Fort Wayne’s Detective Kirby said he doesn’t consider Allen County’s decrease a significant change.
Kirby said the numbers are just scratching the surface on how many meth-related cases police handle annually. Incidents like trash labs don’t make the list, and meth isn’t going away even slightly, Kirby said.
In fact, it’s more than likely spreading, he said.
“I would expect the number of labs to shoot up this year,” Kirby said.
Adding to the problem is legislation that limits the number of pseudoephedrine pills people can obtain, Kirby said.
The drug is used in the production of methamphetamine and is tracked through a program called the National Precursor Log Exchange, or NPLEx. As Hoosiers buy pseudoephedrine from pharmacies, they must show identification and sign a log sheet.
To gain more pills, meth addicts use what Kirby calls a pyramid scheme.
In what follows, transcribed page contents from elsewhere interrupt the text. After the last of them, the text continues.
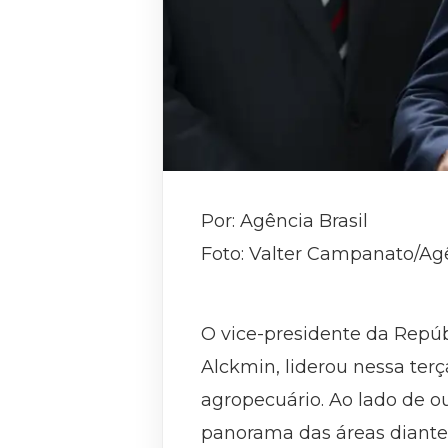
Por: Agência Brasil
Foto: Valter Campanato/Agê
O vice-presidente da Repúb
Alckmin, liderou nessa terç
agropecuário. Ao lado de o
panorama das áreas diante 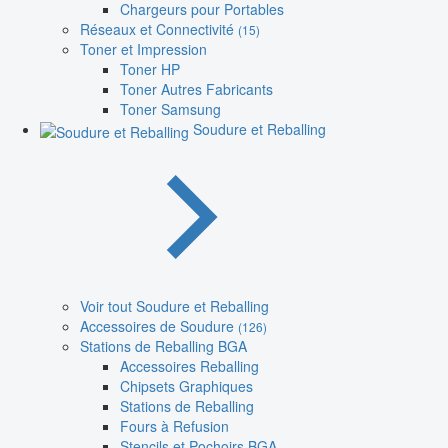
Chargeurs pour Portables
Réseaux et Connectivité
(15)
Toner et Impression
Toner HP
Toner Autres Fabricants
Toner Samsung
Soudure et Reballing
Voir tout Soudure et Reballing
Accessoires de Soudure
(126)
Stations de Reballing BGA
Accessoires Reballing
Chipsets Graphiques
Stations de Reballing
Fours à Refusion
Stencils et Pochoirs BGA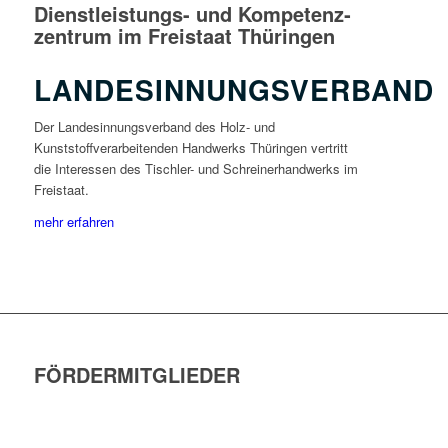
Dienstleistungs- und Kompetenz­
zentrum im Freistaat Thüringen
LANDESINNUNGSVERBAND
Der Landesinnungsverband des Holz- und
Kunststoffverarbeitenden Handwerks Thüringen vertritt
die Interessen des Tischler- und Schreinerhandwerks im
Freistaat.
mehr erfahren
FÖRDERMITGLIEDER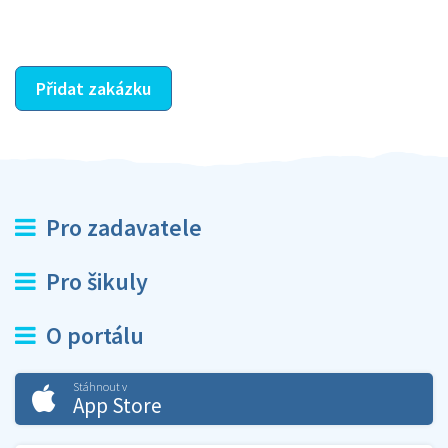
ostatní dozví z vašeho vzájemného hodnocení. A
máte vyřešeno :-)
Přidat zakázku
Pro zadavatele
Pro šikuly
O portálu
Stáhnout v
App Store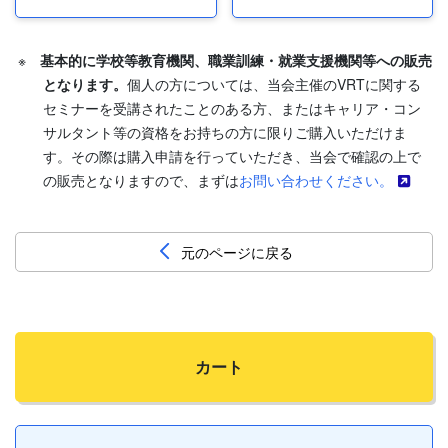
※
基本的に学校等教育機関、職業訓練・就業支援機関等への販売
となります。
個人の方については、当会主催のVRTに関する
セミナーを受講されたことのある方、またはキャリア・コン
サルタント等の資格をお持ちの方に限りご購入いただけま
す。その際は購入申請を行っていただき、当会で確認の上で
の販売となりますので、まずは
お問い合わせください。
元のページに戻る
カート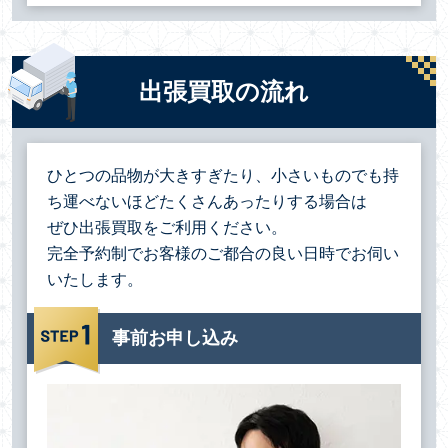
出張買取の流れ
ひとつの品物が大きすぎたり、小さいものでも持
ち運べないほどたくさんあったりする場合は
ぜひ出張買取をご利用ください。
完全予約制でお客様のご都合の良い日時でお伺い
いたします。
事前お申し込み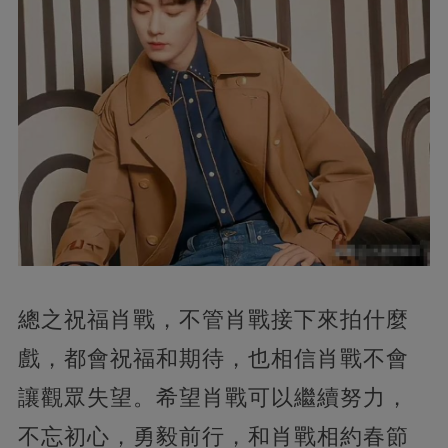
總之祝福肖戰，不管肖戰接下來拍什麼
戲，都會祝福和期待，也相信肖戰不會
讓觀眾失望。希望肖戰可以繼續努力，
不忘初心，勇毅前行，和肖戰相約春節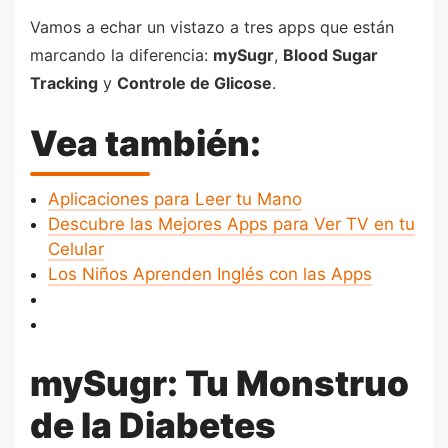
Vamos a echar un vistazo a tres apps que están
marcando la diferencia:
mySugr
,
Blood Sugar
Tracking
y
Controle de Glicose
.
Vea también:
Aplicaciones para Leer tu Mano
Descubre las Mejores Apps para Ver TV en tu
Celular
Los Niños Aprenden Inglés con las Apps
mySugr: Tu Monstruo
de la Diabetes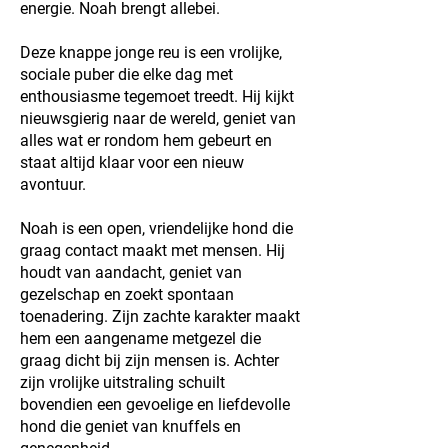
energie. Noah brengt allebei.
Deze knappe jonge reu is een vrolijke,
sociale puber die elke dag met
enthousiasme tegemoet treedt. Hij kijkt
nieuwsgierig naar de wereld, geniet van
alles wat er rondom hem gebeurt en
staat altijd klaar voor een nieuw
avontuur.
Noah is een open, vriendelijke hond die
graag contact maakt met mensen. Hij
houdt van aandacht, geniet van
gezelschap en zoekt spontaan
toenadering. Zijn zachte karakter maakt
hem een aangename metgezel die
graag dicht bij zijn mensen is. Achter
zijn vrolijke uitstraling schuilt
bovendien een gevoelige en liefdevolle
hond die geniet van knuffels en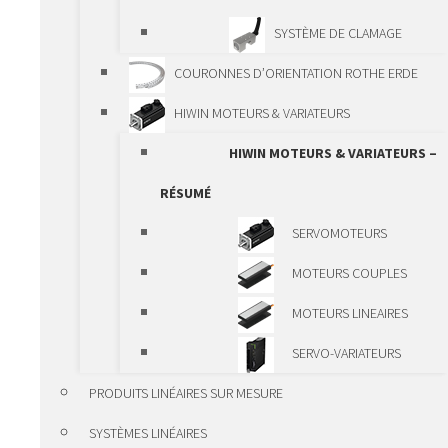
SYSTÈMES DE POSITIONNEMENT
SYSTÈME DE CLAMAGE
STANDARD
COURONNES D’ORIENTATION ROTHE ERDE
SYSTÈMES DE
HIWIN MOTEURS & VARIATEURS
POSITIONNEMENT STANDARD –
HIWIN MOTEURS & VARIATEURS –
RÉSUMÉ
RÉSUMÉ
PROFILÉ SYSTÈME EN
SERVOMOTEURS
ALUMINIUM DE VANSICHEN
MOTEURS COUPLES
MODULES LINÉAIRES
MOTEURS LINEAIRES
ALUMINIUM
SERVO-VARIATEURS
MODULES LINÉAIRES
PRODUITS LINÉAIRES SUR MESURE
KK VANSICHEN
SYSTÈMES LINÉAIRES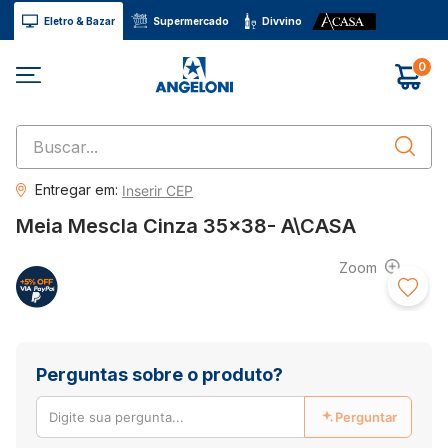
Eletro & Bazar
Supermercado
Divvino
0
Buscar...
Entregar em:
Inserir CEP
Meia Mescla Cinza 35x38- A\CASA
Perguntas sobre o produto?
Perguntar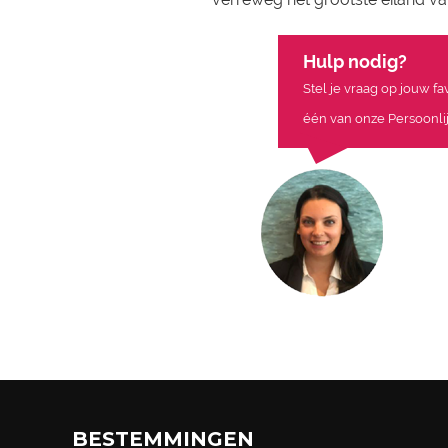
Hulp nodig?
Stel je vraag op jouw f
één van onze Persoonlij
BESTEMMINGEN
The scheme starts as meth cooks exceed the number of pills they can buy and turn to other people, asking them to buy pseudoephedrine. As more people supply the drug, more start to realize that instead of waiting for a “cook” to make more meth, they can make their own, Kirby said.
“A half-hour trip to (the store) and 45 minutes later, your meth is ready,” he said.
Since NPLEx was implemented in January of last year, the number of lab seizures has increased by more than 22 percent, according to state police data.
The program’s creators say that one of the greatest benefits of the NPLEx program is its ability to link retailers from several states, allowing police to track offenders across state lines.
But what NPLEx doesn’t do is help prevent meth labs, Crawford said.
To avoid being caught, meth cooks use “smurfs” to buy the drug in exchange for money or other drugs, she said.
“(Smurfs) are just marking their calendars for when they can purchase more pseudoephedrine,” she said. “It’s just becoming a larger black market.”
This year, Indiana legislators are considering a bill that would further limit the amount of pseudoephedrine that can be bought.
In February, the bill passed the Senate 44-4 and was referred to the House. On Wednesday, legislators heard testimony on the bill but delayed the vote until this week because of the winter storm.